Begin with the first line of the entries below and reproduce each line exactly, ending with the line that holds "The height and".

▬▬▬▬▬▬

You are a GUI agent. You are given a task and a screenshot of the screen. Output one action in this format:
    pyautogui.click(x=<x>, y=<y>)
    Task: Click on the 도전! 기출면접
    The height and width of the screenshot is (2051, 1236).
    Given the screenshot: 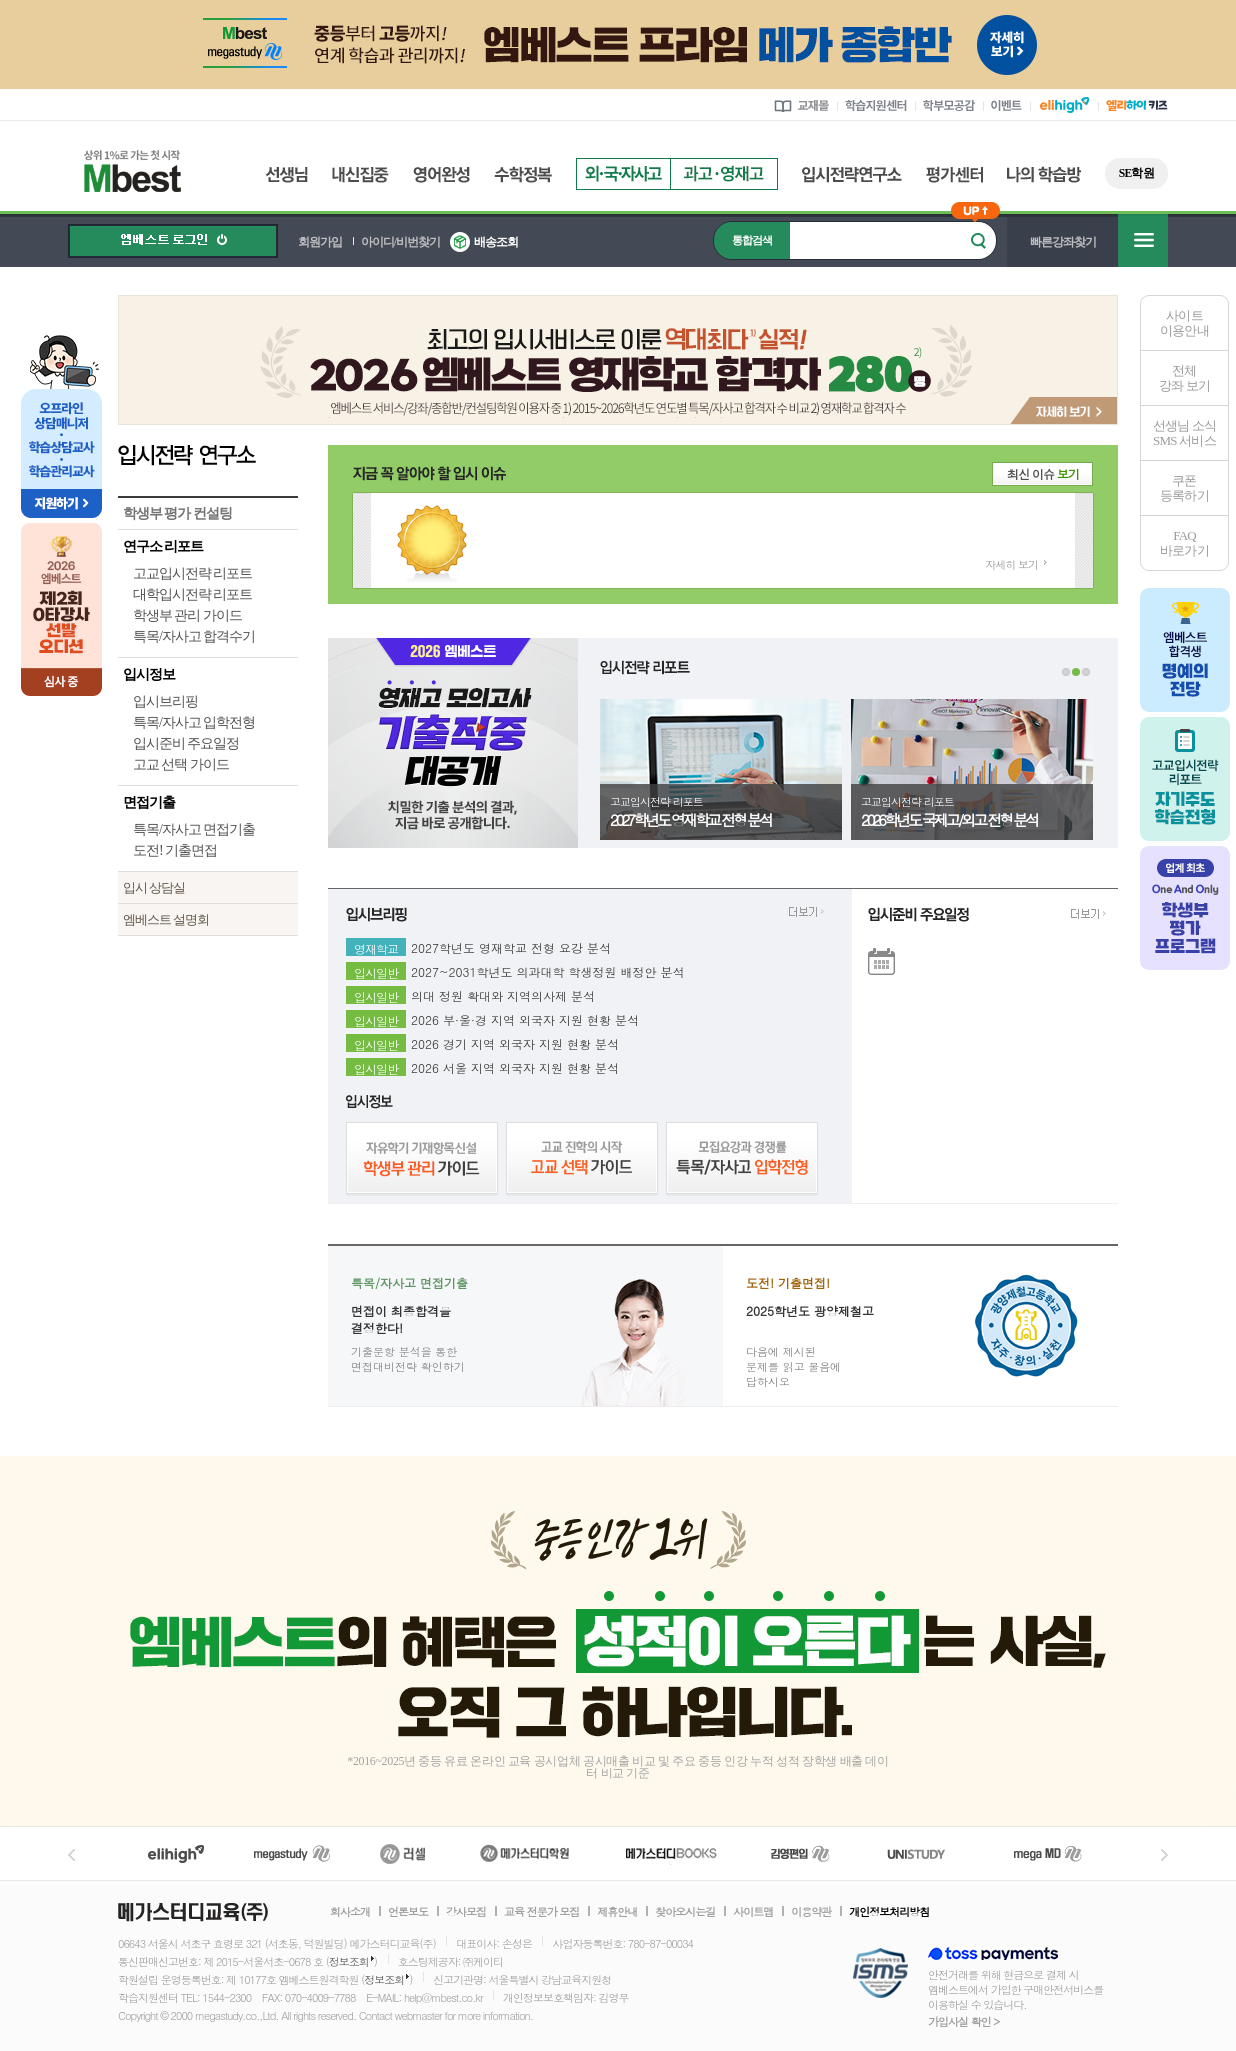 What is the action you would take?
    pyautogui.click(x=175, y=850)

▬▬▬▬▬▬

### Response to the exercise
You are a GUI agent. You are given a task and a screenshot of the screen. Output one action in this format:
    pyautogui.click(x=<x>, y=<y>)
    Task: Click on the 도전! 기출면접
    The height and width of the screenshot is (2051, 1236).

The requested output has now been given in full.